The SEC, being the regulator, carried out an investigation and discovered that the finance manager was culpable. They sanctioned him. But the finance manager then took the case to the Federal High Court, arguing that what the SEC did was wrong and asking to be exonerated. The SEC raised an objection, stating that the Federal High Court does not have jurisdiction over capital market disputes, which should be handled by the IST.
The judge, in his wisdom, agreed and transferred the case to the IST. The finance manager was not satisfied and took the case to the Court of Appeal, which ruled that both the Federal High Court and the IST had jurisdiction. Still not satisfied, he took the case to the Supreme Court. The Supreme Court settled the matter, ruling that when it comes to capital market disputes, the only court with jurisdiction is the IST.
This is the landmark case. It’s now well-settled that the IST is the exclusive court for capital market disputes. If you take your matter to the Federal High Court, you’re wasting your time. The other party will raise the issue of jurisdiction, and the case will be thrown out.
Now that the IST is the only competent court for investment matters, are there challenges the court faces? Is it overwhelmed?
The court is not overwhelmed. Before you come to the IST, there are processes in place. Let me explain something important. Initially, when the law was passed in 1999, you didn’t need to go to the SEC before bringing a case to the IST. This meant that if you had a minor complaint against your broker, whether for N10, N20, or N1 million, you could come directly to the IST. Many cases started coming to the IST, even minor ones.
The regulator didn’t find that amusing. They felt that small cases, which could be resolved without going to court, were being brought to the IST. This led to the review of the law in 1999. The current law, the Investment and Securities Act of 2007, now requires that all cases involving capital markets and claims between operators must first go to the SEC. Only cases involving the SEC itself can come directly to the IST.
By the grace of God, I was part of the National Committee that did that amendment in 2007. So, now, if a case involves a capital market operator, it must first go through the SEC for resolution. However, if the SEC is a party to the dispute, you don’t need to go through them—you can bring the case directly to the IST.
Yes, there is a vacuum somewhere because, in the enforcement of our decisions, for instance, if there’s no compliance and you need to enforce it, we don’t have instruments for enforcing judgments. The law says that if you need to enforce a judgment, you take a copy of that judgment, register it with the Federal High Court, and it will be enforced as if it is a judgment of the Federal High Court.

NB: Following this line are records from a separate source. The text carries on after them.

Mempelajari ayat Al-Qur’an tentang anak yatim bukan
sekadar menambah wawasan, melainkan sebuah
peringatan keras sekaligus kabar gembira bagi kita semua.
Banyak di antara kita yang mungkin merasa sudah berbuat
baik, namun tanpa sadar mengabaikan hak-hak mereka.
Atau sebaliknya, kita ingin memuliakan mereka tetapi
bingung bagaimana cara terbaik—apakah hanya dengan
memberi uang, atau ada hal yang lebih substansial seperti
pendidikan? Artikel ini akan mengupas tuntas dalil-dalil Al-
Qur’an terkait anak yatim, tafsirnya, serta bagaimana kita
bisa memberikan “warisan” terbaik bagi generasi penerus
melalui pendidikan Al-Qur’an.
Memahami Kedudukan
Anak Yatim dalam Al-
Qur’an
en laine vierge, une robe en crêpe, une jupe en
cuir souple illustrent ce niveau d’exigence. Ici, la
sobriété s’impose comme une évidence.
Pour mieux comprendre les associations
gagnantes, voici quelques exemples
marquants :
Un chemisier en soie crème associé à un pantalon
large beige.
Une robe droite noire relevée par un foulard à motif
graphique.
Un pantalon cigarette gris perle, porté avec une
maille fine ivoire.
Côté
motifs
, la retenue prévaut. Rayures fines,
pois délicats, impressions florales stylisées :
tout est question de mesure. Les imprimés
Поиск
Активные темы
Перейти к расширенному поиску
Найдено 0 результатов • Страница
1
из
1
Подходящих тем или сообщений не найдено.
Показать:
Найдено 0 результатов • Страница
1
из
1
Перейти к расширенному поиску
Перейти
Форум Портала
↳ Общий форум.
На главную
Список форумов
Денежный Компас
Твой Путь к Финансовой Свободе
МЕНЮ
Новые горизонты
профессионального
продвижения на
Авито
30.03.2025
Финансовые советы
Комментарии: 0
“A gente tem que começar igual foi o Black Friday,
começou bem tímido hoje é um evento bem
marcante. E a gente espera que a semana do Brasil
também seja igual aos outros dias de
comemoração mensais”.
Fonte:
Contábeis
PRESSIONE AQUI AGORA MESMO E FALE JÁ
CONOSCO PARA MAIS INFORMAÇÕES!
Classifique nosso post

But in very few cases do they take it that far. Most times, there is compliance. If they don’t comply, they go to the Court of Appeal, and the Court of Appeal will decide. Whatever the Court of Appeal decides, at that level, they comply. Even in cases that went to the Supreme Court, when there’s a final decision, of course, they have no choice but to comply. So, this is not really a problem. I don’t see it as a problem.
Although it’s there, the government can improve the process by allocating funds. They should give it the official funding to establish an enforcement unit—yes, an enforcement unit.